[Côte d’Ivoire Dossier] Comment les détenus et les ménages vulnérables ont été assistés pendant la Covid-19
Abidjan, le 18-08-2020 (lepointsur.com) La pandémie de la maladie à coronavirus (covid-19) a impacté la société ivoirienne dans son ensemble, mais bien plus encore les familles à faible revenu ainsi que les différentes prisons ivoiriennes qui n’ont eu leur salut que grâce aux aides gouvernementales, à certaines ONG et personnes de bonne volonté.
En décembre 2019, quand le maire de la commune de Yopougon, Gilbert Kafana Koné, a entrepris une vaste opération d’assainissement de sa commune. Marie-Louise Konan âgée de 50 ans, mère de six enfants, propriétaire d’un débit de boissons à Gabriel-Gare, était loin de s’imaginer qu’elle allait perdre définitivement son gagne-pain quotidien quelques mois plus tard du fait de la Covid-19.
Les démarches entreprises par la dame auprès des autorités municipales pour obtenir réparation, se sont heurtées à une fin de non-recevoir, malgré les moyens financiers décaissés. Comble d’infortune, elle ne fera pas partie des heureux bénéficiaires de l’initiative gouvernementale qui vise à soutenir 177 198 ménages identifiés, à raison de 75 000 FCFA par trimestre, conformément un appui aux familles vulnérables, afin d’atténuer les effets du Coronavirus (Covid-19). «Nous avons perdu beaucoup d’argent lors de notre déguerpissement. Un responsable de la mairie avait promis de nous laisser sur le site moyennant une certaine somme. Nous avions donc levé une cotisation et respecté notre part du deal. Malheureusement, à notre grande surprise, nous avons été tirés de notre sommeil par les vrombissements des moteurs d’engins venus tout détruire sur leur passage, quoique l’opération ait été prévue pour le mois de février 2020 », se plaint l’infortunée Marie-Louise Konan.
Des peines insupportables
Dépossédée et sans moyen financier, elle et ses six enfants n’auront pour planche de salut que les dons offerts par la mairie et certaines ONG aux populations vulnérables de la commune. Leur peine sera d’autant plus insupportable qu’ils ne bénéficieront pas du transfert monétaire de 25 000 F CFA promis par l’État aux ménages, sur une période de trois mois, soit un montant total de 75 000 FCFA. Ce, sur la base de l’identification des informations clés données par un comité de ciblage représentatif de la communauté composés des représentants de femmes et des jeunes, des autorités coutumières et religieuses, des élus locaux, des médias et de la société civile mis en place au niveau de chaque village et quartier pour l’identification des ménages bénéficiaires.
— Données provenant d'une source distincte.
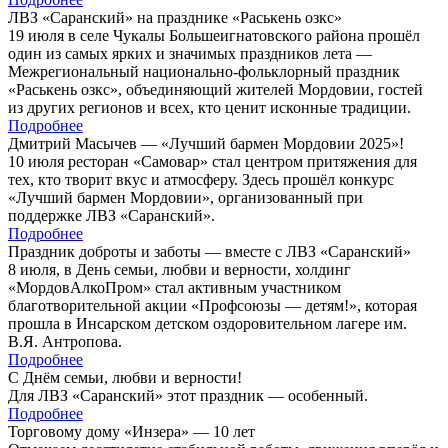
ЛВЗ «Саранский» на празднике «Раськень озкс»
19 июля в селе Чукалы Большеигнатовского района прошёл
один из самых ярких и значимых праздников лета —
Межрегиональный национально-фольклорный праздник
«Раськень озкс», объединяющий жителей Мордовии, гостей
из других регионов и всех, кто ценит исконные традиции.
Подробнее
Дмитрий Масычев — «Лучший бармен Мордовии 2025»!
10 июля ресторан «Самовар» стал центром притяжения для
тех, кто творит вкус и атмосферу. Здесь прошёл конкурс
«Лучший бармен Мордовии», организованный при
поддержке ЛВЗ «Саранский».
Подробнее
Праздник доброты и заботы — вместе с ЛВЗ «Саранский»
8 июля, в День семьи, любви и верности, холдинг
«МордовАлкоПром» стал активным участником
благотворительной акции «Профсоюзы — детям!», которая
прошла в Инсарском детском оздоровительном лагере им.
В.Я. Антропова.
Подробнее
С Днём семьи, любви и верности!
Для ЛВЗ «Саранский» этот праздник — особенный.
Подробнее
Торговому дому «Инзера» — 10 лет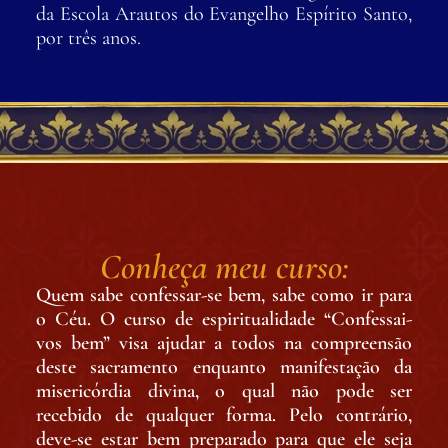
da Escola Arautos do Evangelho Espírito Santo,
por três anos.
Conheça meu curso:
Quem sabe confessar-se bem, sabe como ir para
o Céu. O curso de espiritualidade “Confessai-
vos bem” visa ajudar a todos na compreensão
deste sacramento enquanto manifestação da
misericórdia divina, o qual não pode ser
recebido de qualquer forma. Pelo contrário,
deve-se estar bem preparado para que ele seja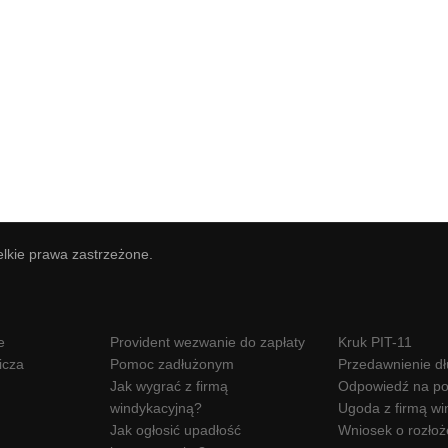
elkie prawa zastrzeżone.
e
Provident wezwanie do zapłaty
Kruk PIT-11
icza
Pomoc zadłużonym
Przedawnienie d
Jak wygrać z firmą
Odpowiedź na po
windykacyjną?
Ugoda z firmą wi
Jak ogłosić upadłość
Wniosek o rozłoż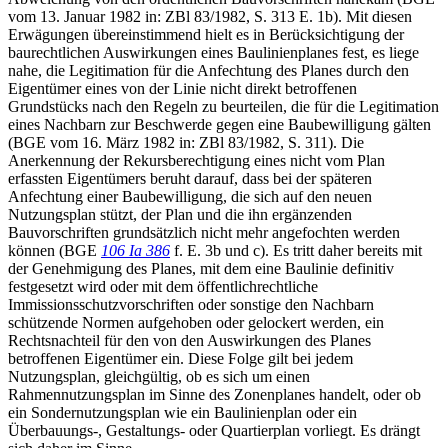
vom 13. Januar 1982 in: ZBl 83/1982, S. 313 E. 1b). Mit diesen
Erwägungen übereinstimmend hielt es in Berücksichtigung der
baurechtlichen Auswirkungen eines Baulinienplanes fest, es liege
nahe, die Legitimation für die Anfechtung des Planes durch den
Eigentümer eines von der Linie nicht direkt betroffenen
Grundstücks nach den Regeln zu beurteilen, die für die Legitimation
eines Nachbarn zur Beschwerde gegen eine Baubewilligung gälten
(BGE vom 16. März 1982 in: ZBl 83/1982, S. 311). Die
Anerkennung der Rekursberechtigung eines nicht vom Plan
erfassten Eigentümers beruht darauf, dass bei der späteren
Anfechtung einer Baubewilligung, die sich auf den neuen
Nutzungsplan stützt, der Plan und die ihn ergänzenden
Bauvorschriften grundsätzlich nicht mehr angefochten werden
können (BGE
106 Ia 386
f. E. 3b und c). Es tritt daher bereits mit
der Genehmigung des Planes, mit dem eine Baulinie definitiv
festgesetzt wird oder mit dem öffentlichrechtliche
Immissionsschutzvorschriften oder sonstige den Nachbarn
schützende Normen aufgehoben oder gelockert werden, ein
Rechtsnachteil für den von den Auswirkungen des Planes
betroffenen Eigentümer ein. Diese Folge gilt bei jedem
Nutzungsplan, gleichgültig, ob es sich um einen
Rahmennutzungsplan im Sinne des Zonenplanes handelt, oder ob
ein Sondernutzungsplan wie ein Baulinienplan oder ein
Überbauungs-, Gestaltungs- oder Quartierplan vorliegt. Es drängt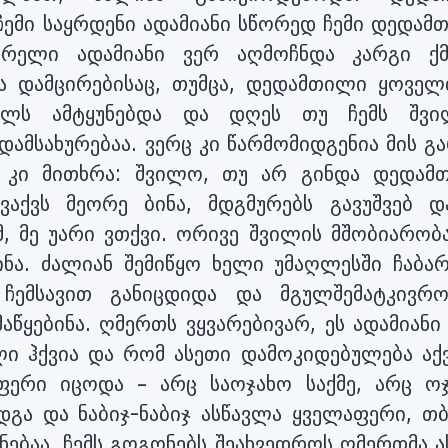
ჩემი საყრდენი ადამიანი სწორედ ჩემი დედამ
ვარელი ადამიანი ვერ აღმოჩნდა კარგი ქმ
ა დამცირებისაც, თუმცა, დედამთილი ყოველ
ვილს ამტყუნებდა და დღეს თუ ჩემს შვი
დამსახურებაა. ვერც კი წარმომიდგენია მის გ
ც კი მითხრა: შვილო, თუ არ გინდა დედამ
ვაქვს მეორე ბინა, მდგმურებს გავუშვებ დ
, მე უარი ვთქვი. ორივე შვილის მშობიარობა
ინა. ძალიან შემიწყო ხელი უმაღლესში ჩაბარ
ჩემსავით განიცდიდა და მგულშემატკივრო
აწყებინა. ღმერთს ვყვარებივარ, ეს ადამიან
ლი ჰქვია და რომ ასეთი დამოკიდებულება აქვ
ერი იცოდა – არც საოჯახო საქმე, არც ოჯ
გა და ნაბიჯ-ნაბიჯ ასწავლა ყველაფერი, თ
ნებაა, ჩემს გოგონებს შეახვედროს ღმერთმა 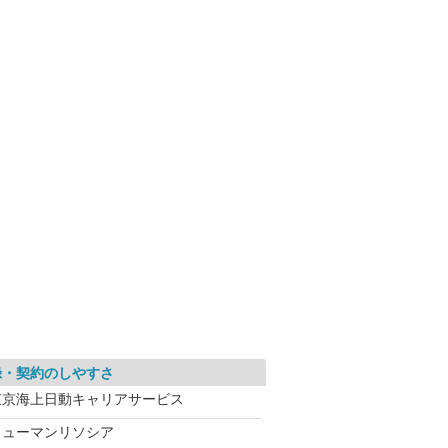
録・契約のしやすさ
東京海上日動キャリアサービス
ヒューマンリソシア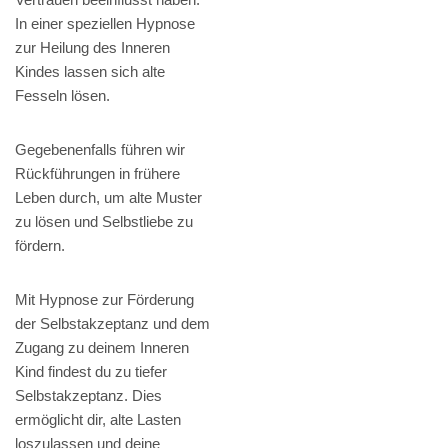
In einer speziellen Hypnose
zur Heilung des Inneren
Kindes lassen sich alte
Fesseln lösen.
Gegebenenfalls führen wir
Rückführungen in frühere
Leben durch, um alte Muster
zu lösen und Selbstliebe zu
fördern.
Mit Hypnose zur Förderung
der Selbstakzeptanz und dem
Zugang zu deinem Inneren
Kind findest du zu tiefer
Selbstakzeptanz. Dies
ermöglicht dir, alte Lasten
loszulassen und deine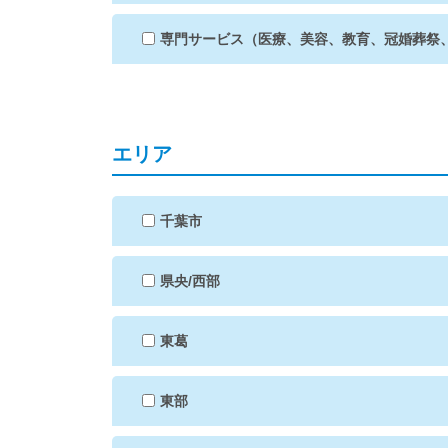
専門サービス（医療、美容、教育、冠婚葬祭
エリア
千葉市
県央/西部
東葛
東部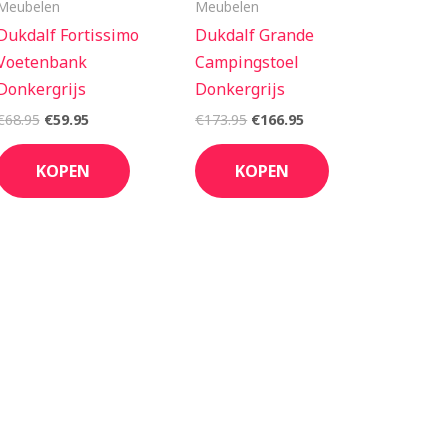
Meubelen
Meubelen
Dukdalf Fortissimo
Dukdalf Grande
Voetenbank
Campingstoel
Donkergrijs
Donkergrijs
€
68.95
€
59.95
€
173.95
€
166.95
KOPEN
KOPEN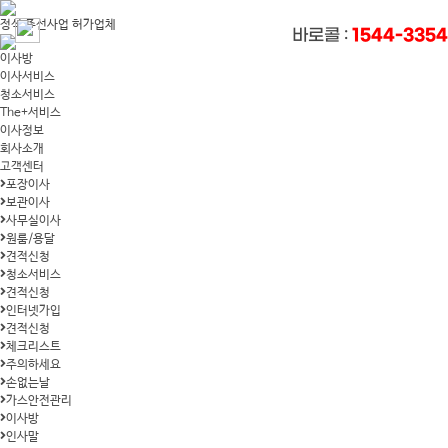
정식 주선사업 허가업체
1544-3354
바로콜 :
이사방
이사서비스
청소서비스
The+서비스
이사정보
회사소개
고객센터
포장이사
보관이사
사무실이사
원룸/용달
견적신청
청소서비스
견적신청
인터넷가입
견적신청
체크리스트
주의하세요
손없는날
가스안전관리
이사방
인사말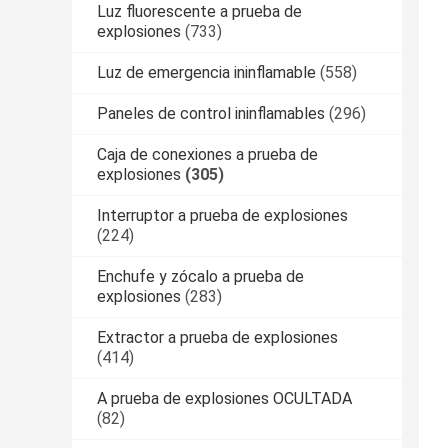
Luz fluorescente a prueba de
explosiones
(733)
Luz de emergencia ininflamable
(558)
Paneles de control ininflamables
(296)
Caja de conexiones a prueba de
explosiones
(305)
Interruptor a prueba de explosiones
(224)
Enchufe y zócalo a prueba de
explosiones
(283)
Extractor a prueba de explosiones
(414)
A prueba de explosiones OCULTADA
(82)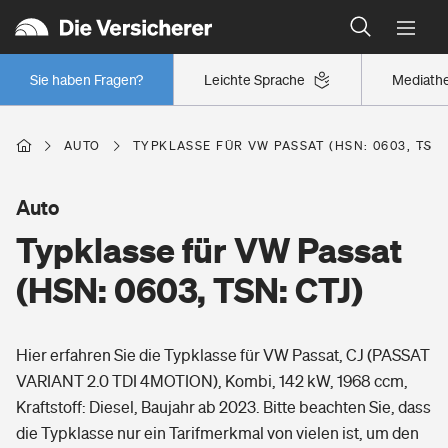
Typklassen: So ist Ihr Auto eingestuft
Wer versichert was: Jetzt Versicherer finden
Regionalklassen: So ist Ihre Region eingestuft
Sie haben Fragen?
Leichte Sprache
Mediath
Wer versichert was: Jetzt Versicherer finden
AUTO
TYPKLASSE FÜR VW PASSAT (HSN: 0603, TSN:
Beruf
Auto
Typklasse für VW Passat
Berufsunfähigkeitsversicherung
Wohnen
(HSN: 0603, TSN: CTJ)
Erwerbsunfähigkeitsversicherung
Wohngebäudeversicherung
Hier erfahren Sie die Typklasse für VW Passat, CJ (PASSAT
Freizeit
Grundfähigkeitsversicherung
VARIANT 2.0 TDI 4MOTION), Kombi, 142 kW, 1968 ccm,
Hausratversicherung
Kraftstoff: Diesel, Baujahr ab 2023. Bitte beachten Sie, dass
Arbeitsrechtsschutz
Pri­vate Haft­pflicht­
die Typklasse nur ein Tarifmerkmal von vielen ist, um den
Gesundheit
Elementarversicherung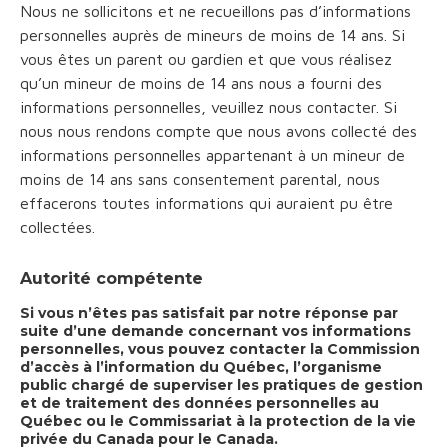
Nous ne sollicitons et ne recueillons pas d’informations
personnelles auprès de mineurs de moins de 14 ans. Si
vous êtes un parent ou gardien et que vous réalisez
qu’un mineur de moins de 14 ans nous a fourni des
informations personnelles, veuillez nous contacter. Si
nous nous rendons compte que nous avons collecté des
informations personnelles appartenant à un mineur de
moins de 14 ans sans consentement parental, nous
effacerons toutes informations qui auraient pu être
collectées.
Autorité compétente
Si vous n’êtes pas satisfait par notre réponse par
suite d’une demande concernant vos informations
personnelles, vous pouvez contacter la Commission
d’accès à l’information du Québec, l’organisme
public chargé de superviser les pratiques de gestion
et de traitement des données personnelles au
Québec ou le Commissariat à la protection de la vie
privée du Canada pour le Canada.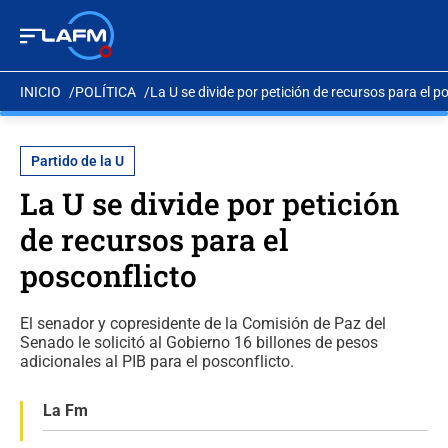
INICIO
POLÍTICA
La U se divide por petición de recursos para el p
Partido de la U
La U se divide por petición
de recursos para el
posconflicto
El senador y copresidente de la Comisión de Paz del
Senado le solicitó al Gobierno 16 billones de pesos
adicionales al PIB para el posconflicto.
La Fm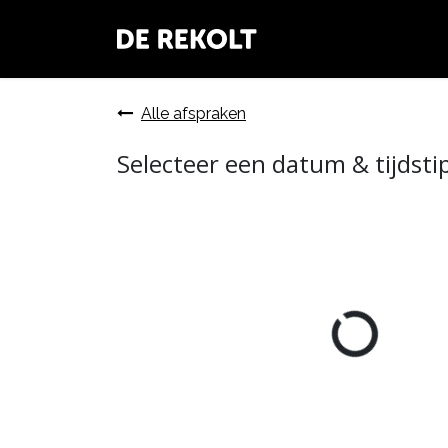
Overslaan naar inhoud
Vergaderzaal
Alle afspraken
Selecteer een datum & tijdsti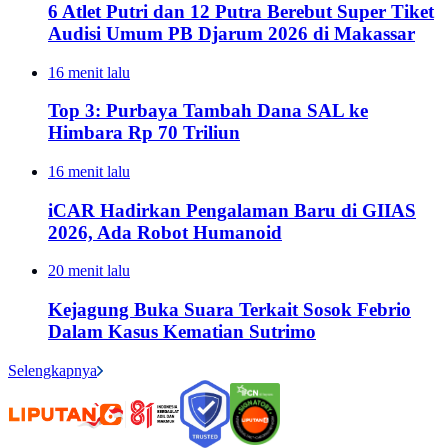
6 Atlet Putri dan 12 Putra Berebut Super Tiket
Audisi Umum PB Djarum 2026 di Makassar
16 menit lalu
Top 3: Purbaya Tambah Dana SAL ke
Himbara Rp 70 Triliun
16 menit lalu
iCAR Hadirkan Pengalaman Baru di GIIAS
2026, Ada Robot Humanoid
20 menit lalu
Kejagung Buka Suara Terkait Sosok Febrio
Dalam Kasus Kematian Sutrimo
Selengkapnya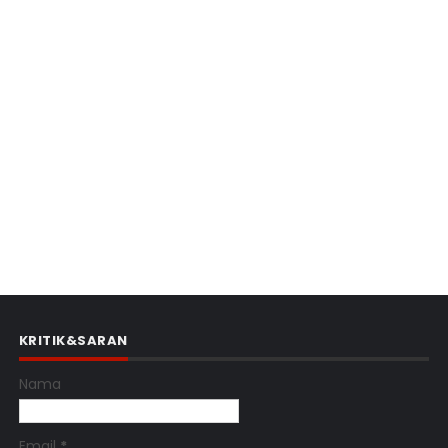
KRITIK&SARAN
Nama
Email
*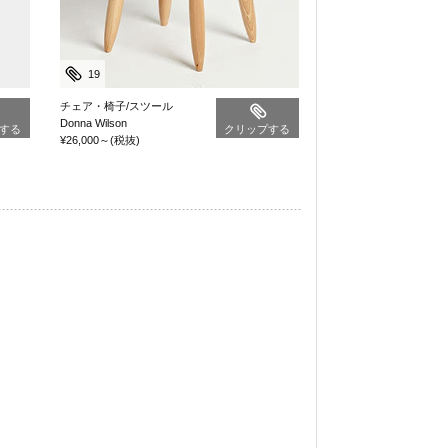
19
チェア・椅子/スツール
Donna Wilson
する
クリップする
¥26,000
～
(税抜)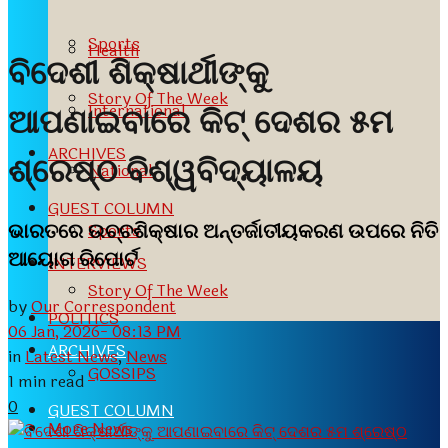
Sports
Health
ବିଦେଶୀ ଶିକ୍ଷାର୍ଥୀଙ୍କୁ
Story Of The Week
International
ଆପଣାଇବାରେ କିଟ୍‍ ଦେଶର ୫ମ
ARCHIVES
ଶ୍ରେଷ୍ଠ ବିଶ୍ୱବିଦ୍ୟାଳୟ
National
GUEST COLUMN
ଭାରତରେ ଉଚ୍ଚଶିକ୍ଷାର ଅନ୍ତର୍ଜାତୀୟକରଣ ଉପରେ ନିତି
Sports
ଆୟୋଗ ରିପୋର୍ଟ
INTERVIEWS
Story Of The Week
by
Our Correspondent
POLITICS
06 Jan, 2026- 08:13 PM
ARCHIVES
in
Latest News
,
News
GOSSIPS
1 min read
0
GUEST COLUMN
More News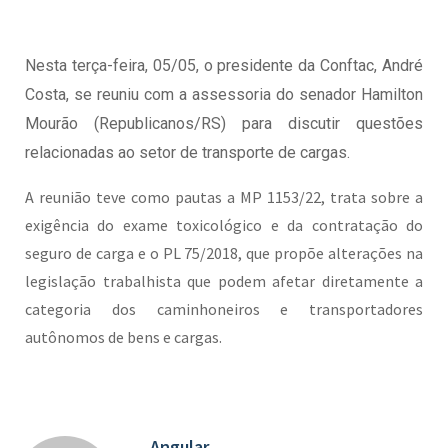
Nesta terça-feira, 05/05, o presidente da Conftac, André
Costa, se reuniu com a assessoria do senador Hamilton
Mourão (Republicanos/RS) para discutir questões
relacionadas ao setor de transporte de cargas.
A reunião teve como pautas a MP 1153/22, trata sobre a
exigência do exame toxicológico e da contratação do
seguro de carga e o PL 75/2018, que propõe alterações na
legislação trabalhista que podem afetar diretamente a
categoria dos caminhoneiros e transportadores
autônomos de bens e cargas.
Angular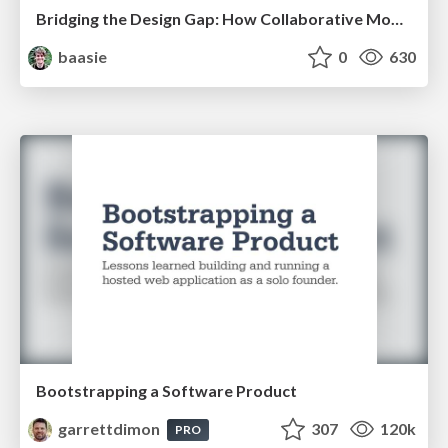
Bridging the Design Gap: How Collaborative Modelling removes blockers to flow between stakeholders and teams @FastFlow conf
baasie
0
630
Bootstrapping a Software Product
garrettdimon
307
120k
PRO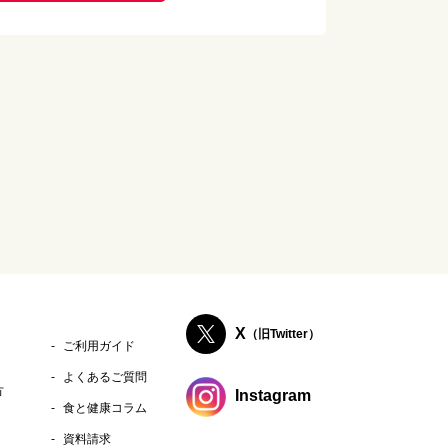
X
（旧Twitter）
ご利用ガイド
よくあるご質問
方
Instagram
食と健康コラム
資料請求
L’opération du transfert monétaire de l’État a été lancée le 23 avril 2020, par la ministre de la Solidarité, de la Cohésion sociale, de la Lutte contre la pauvreté, Mariatou Koné. Selon le gouvernement, cette opération vise ‘’à atténuer les effets de la Covid-19 sur la vie des ménages vulnérables.’’
Invitée à faire le point devant les députés sur l’opération de distribution des vivres et subsides aux couches vulnérables affaiblies par la Covid 19, la ministre Mariatou Koné a révélé que plus de 45 000 ménages vulnérables du district d’Abidjan ont déjà perçu le transfert monétaire de l’État aux ménages. « L’initiative vise à soutenir 177 198 ménages identifiés, à raison de 75 000 FCFA par trimestre, conformément aux engagements du gouvernement d’apporter un appui aux familles vulnérables, afin d’atténuer les effets du Coronavirus (Covid-19) », a précisé la ministre.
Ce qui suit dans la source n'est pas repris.